Zawilgocenie, uszkodzenia ścian i tynków, zmniejszona izolacyjność cieplna czy grzyby i pleśnie — to wszystko efekty złej izolacji termicznej tarasu nad pomieszczeniem ogrzewanym. Tego typu konstrukcja mierzy się nie tylko z drastycznymi zmianami temperatur oraz niesprzyjającymi warunkami atmosferycznymi od zewnątrz, ale również z wilgocią, która powstaje w pomieszczeniu i przenika przez sufit. Właśnie dlatego tak ważna jest dobrze wykonana izolacja i brak błędów w sztuce budowlanej.

W artykule przyglądamy się wszystkim etapom uszczelniania tarasów nad pomieszczeniami ogrzewanymi. Dowiesz się, jak takowy wykonać, żeby służył przez wiele lat i zwiększał walory estetyczne domu. Profesjonalna izolacja i hydroizolacja tarasu wymaga szeregu dobrze wykonanych czynności.

Krok 1: Warstwa spadkowa

Zanim przystąpimy do prac nad izolacją, upewnijmy się, że na stropie posiadamy odpowiedni kąt płyty spadkowej. Idealnie byłoby, gdybyśmy zadbali o 1-2% nachylenie już przy wylewce stropu. Spadek od ściany budynku jest konieczny, aby woda nie zalegała na tarasie. Jednak jeśli już wykonaliśmy konstrukcję tarasu (lub wykonujemy remont tarasu) i zapomnieliśmy o warstwie spadkowej — nic straconego.
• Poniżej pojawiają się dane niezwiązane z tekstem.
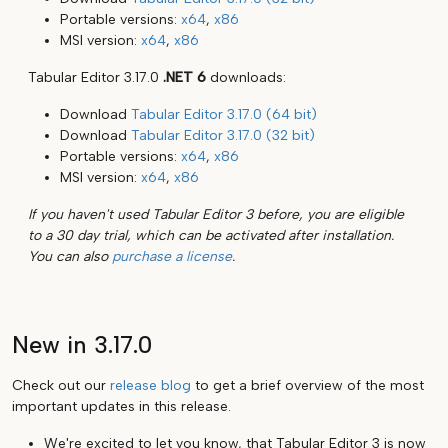
Portable versions:
x64
,
x86
MSI version:
x64
,
x86
Tabular Editor 3.17.0
.NET 6
downloads:
Download
Tabular Editor 3.17.0 (64 bit)
Download
Tabular Editor 3.17.0 (32 bit)
Portable versions:
x64
,
x86
MSI version:
x64
,
x86
If you haven't used Tabular Editor 3 before, you are eligible
to a 30 day trial, which can be activated after installation.
You can also
purchase a license
.
New in 3.17.0
Check out our
release blog
to get a brief overview of the most
important updates in this release.
We're excited to let you know, that Tabular Editor 3 is now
W takim przypadku rozpoczynamy od wylania na stropie płyty spadkowej. Robimy to na ok. miesiąc przed dalszymi robotami, aby beton nabrał odpowiedniej wytrzymałości. Czas oczekiwania skrócimy, jeśli zastosujemy domieszki powodujące szybszy przyrost wytrzymałości betonu.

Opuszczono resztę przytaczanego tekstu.